AGRARIAN LEAGUE (in German "Bund der Landwirte "), extreme conservative German organization for the defense of agrarian interests, formed in 1893. Its membership included most of the Protestant farmers and farm laborers in the period of the German Kaiserreich. Ideologically, the League constituted a bridge between the tenets of Christian German nationalism ("Das Christliche Deutschtum") and romantic and racialist tendencies. It was outspokenly antisemitic, although in a religious rather than a racialist sense. This did not prevent it from cooperating with the racialist antisemites of the Berlin Movement (Berliner Bewegung, see *Antisemitism). Non-Christians were explicitly excluded from the League by its program.
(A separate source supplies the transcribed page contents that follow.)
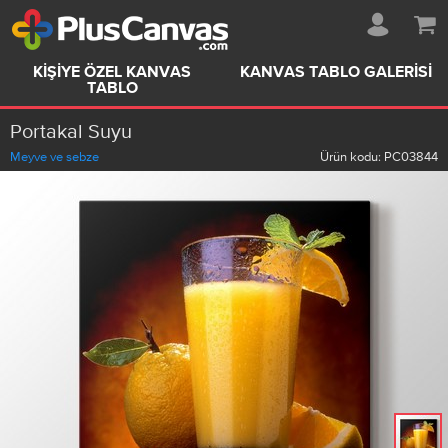
KIŞIYE ÖZEL KANVAS
KANVAS TABLO GALERISI
TABLO
Portakal Suyu
Meyve ve sebze
Ürün kodu:
PC03844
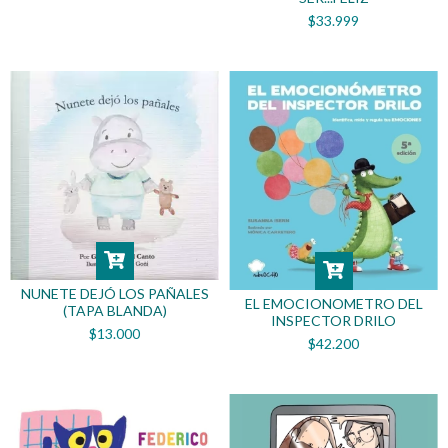
$33.999
NUNETE DEJÓ LOS PAÑALES
EL EMOCIONOMETRO DEL
(TAPA BLANDA)
INSPECTOR DRILO
$13.000
$42.200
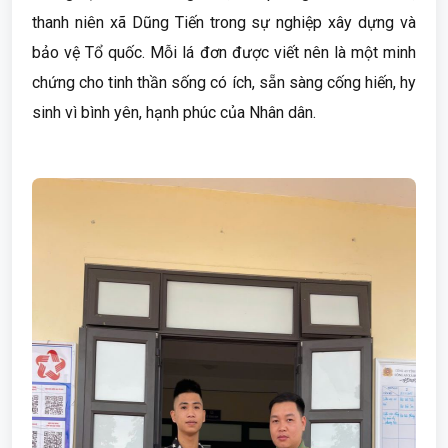
thanh niên xã Dũng Tiến trong sự nghiệp xây dựng và
bảo vệ Tổ quốc. Mỗi lá đơn được viết nên là một minh
chứng cho tinh thần sống có ích, sẵn sàng cống hiến, hy
sinh vì bình yên, hạnh phúc của Nhân dân.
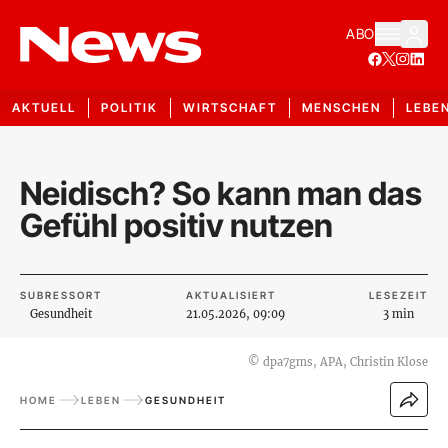
ABO
AKTUELL
POLITIK
WIRTSCHAFT
MENSCHEN
LEBE
Neidisch? So kann man das
Gefühl positiv nutzen
SUBRESSORT
AKTUALISIERT
LESEZEIT
Gesundheit
21.05.2026, 09:09
3 min
©
dpa7gms, APA, Christin Klose
HOME
LEBEN
GESUNDHEIT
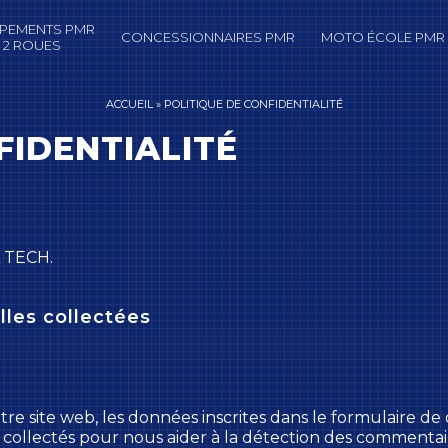
IPEMENTS PMR
CONCESSIONNAIRES PMR
MOTO ÉCOLE PMR
 2 ROUES
ACCUEIL
»
POLITIQUE DE CONFIDENTIALITÉ
FIDENTIALITÉ
L TECH.
lles collectées
e site web, les données inscrites dans le formulaire de 
t collectés pour nous aider à la détection des commentair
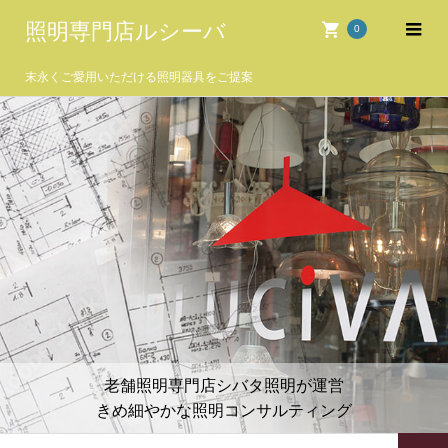
照明専門店ルシーバ
0
末永くご愛用いただける照明器具をご提案
老舗照明専門店シバタ照明が運営
きめ細やかな照明コンサルティング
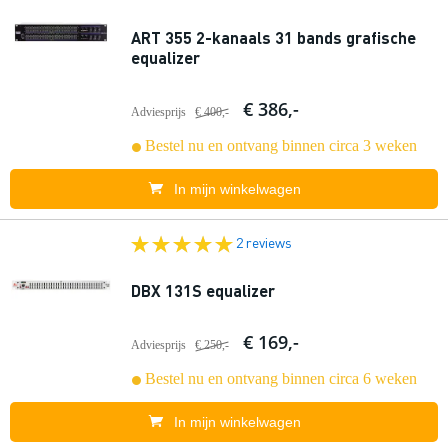
ART 355 2-kanaals 31 bands grafische
equalizer
€ 386,-
Adviesprijs
€ 400,-
Bestel nu en ontvang binnen circa 3 weken
In mijn winkelwagen
2 reviews
DBX 131S equalizer
€ 169,-
Adviesprijs
€ 250,-
Bestel nu en ontvang binnen circa 6 weken
In mijn winkelwagen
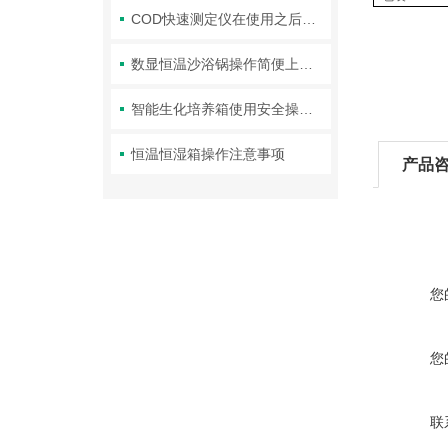
COD快速测定仪在使用之后应该怎么维护
数显恒温沙浴锅操作简便上手快，使用安全
智能生化培养箱使用安全操作注意
恒温恒湿箱操作注意事项
产品
您
您
联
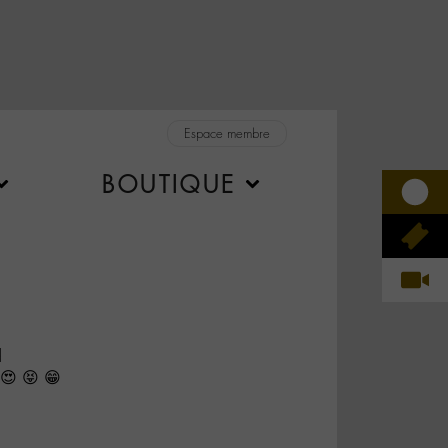
Espace membre
BOUTIQUE
d
 😍 😝 😁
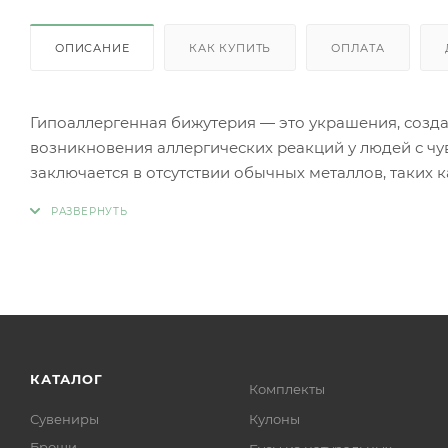
ОПИСАНИЕ
КАК КУПИТЬ
ОПЛАТА
Гипоаллергенная бижутерия — это украшения, созд
возникновения аллергических реакций у людей с чу
заключается в отсутствии обычных металлов, таких 
аллергии.
Вместо аллергенных компонентов в гипоаллергенн
Нержавеющая сталь.
Титан.
Серебро 925 пробы (хотя в некоторых случаях медь
Родиевое покрытие (часто используется для покрыти
более безопасными и устойчивыми к коррозии).
Золото (особенно высокой пробы, хотя даже золотые
КАТАЛОГ
Комплекты
Платина.
Сувениры
Кулоны
Ниобий.
Броши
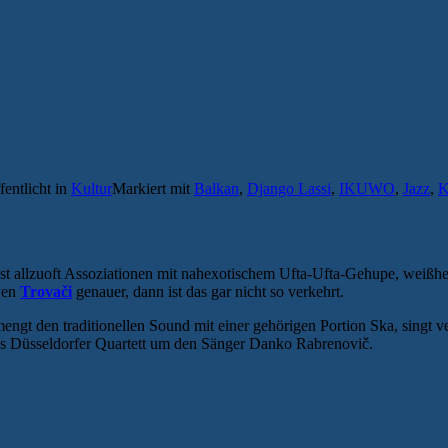
fentlicht in
Kultur
Markiert mit
Balkan
,
Django Lassi
,
IKUWO
,
Jazz
,
K
st allzuoft Assoziationen mit nahexotischem Ufta-Ufta-Gehupe, weißhe
wen
Trovači
genauer, dann ist das gar nicht so verkehrt.
t den traditionellen Sound mit einer gehörigen Portion Ska, singt vere
das Düsseldorfer Quartett um den Sänger Danko Rabrenovič.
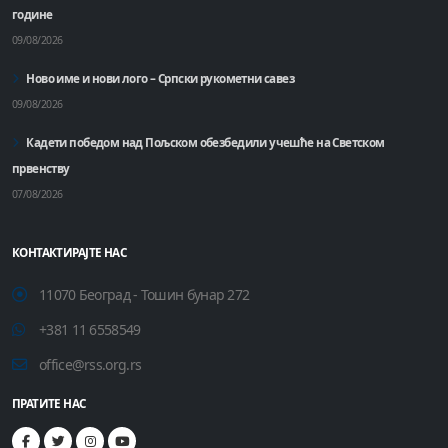
године
09/08/2026
Ново име и нови лого – Српски рукометни савез
09/08/2026
Кадети победом над Пољском обезбедили учешће на Светском
првенству
07/08/2026
КОНТАКТИРАЈТЕ НАС
11070 Београд - Тошин бунар 272
+381 11 6558549
office@rss.org.rs
ПРАТИТЕ НАС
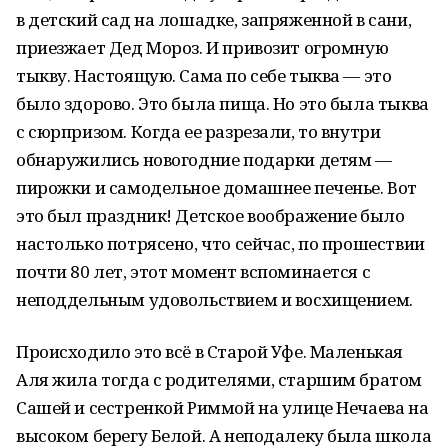
в детский сад на лошадке, запряженной в сани,
приезжает Дед Мороз. И привозит огромную
тыкву. Настоящую. Сама по себе тыква — это
было здорово. Это была пища. Но это была тыква
с сюрпризом. Когда ее разрезали, то внутри
обнаружились новогодние подарки детям —
пирожки и самодельное домашнее печенье. Вот
это был праздник! Детское воображение было
настолько потрясено, что сейчас, по прошествии
почти 80 лет, этот момент вспоминается с
неподдельным удовольствием и восхищением.
Происходило это всё в Старой Уфе. Маленькая
Аля жила тогда с родителями, старшим братом
Сашей и сестренкой Риммой на улице Нечаева на
высоком берегу Белой. А неподалеку была школа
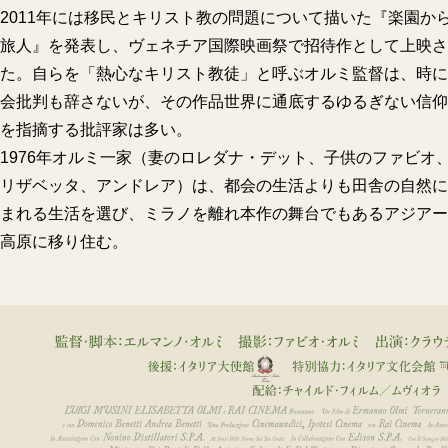
2011年には移民とキリスト教の問題について描いた『楽園か
旅人』を発表し、ヴェネチア国際映画祭で招待作として上映さ
た。自らを「熱心なキリスト教徒」と呼ぶオルミ監督は、時に
会批判も辞さないが、その作品世界に通底するゆるぎない信仰
を指摘する批評家は多い。
1976年オルミ一家（妻のロレダナ・デット、子供のファビオ
リザベッタ、アンドレア）は、都会の生活よりも田舎の自然に
まれる生活を選び、ミラノを離れ本作の舞台でもあるアジアー
高原に移り住む。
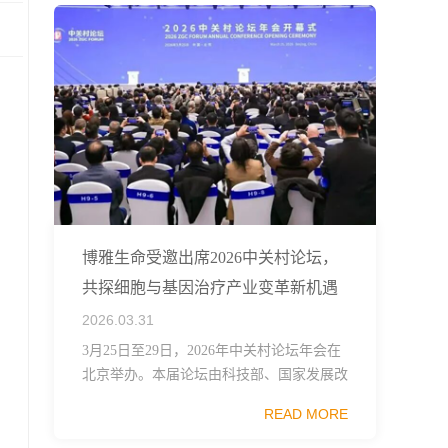
博雅生命受邀出席2026中关村论坛，
共探细胞与基因治疗产业变革新机遇
2026.03.31
3月25日至29日，2026年中关村论坛年会在
北京举办。本届论坛由科技部、国家发展改
革委、工业和信息化部、国务院国资委、中
READ MORE
国科学院、中国工程院、中国科协和北京市
政府共同主办，以科技创新与产业创新深度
The League waged a campaign against what it considered the three enemies of the "true Germany: the Liberals, the Social Democrats, and the Jews." In 1921, the Agrarian League was united with other agrarian associations in the Reichslandbund, which took part in the "national opposition" against the Weimar Republic. From 1931 on, the Reichslandbund supported Hitler's National Socialist Party.

bibliography:

H.-P. Pulzer, The Rise of Political Anti-Semitism in Germany and Austria (19882); H.-P. Mueller, in: Zeitschrift fuer wuerttembergische Landesgeschichte, 53 (1994), 263–300; H.-U. Wehler, in: Deutsche Gesellschaftsgeschichte, 4 (2003), 91–93, 382–84.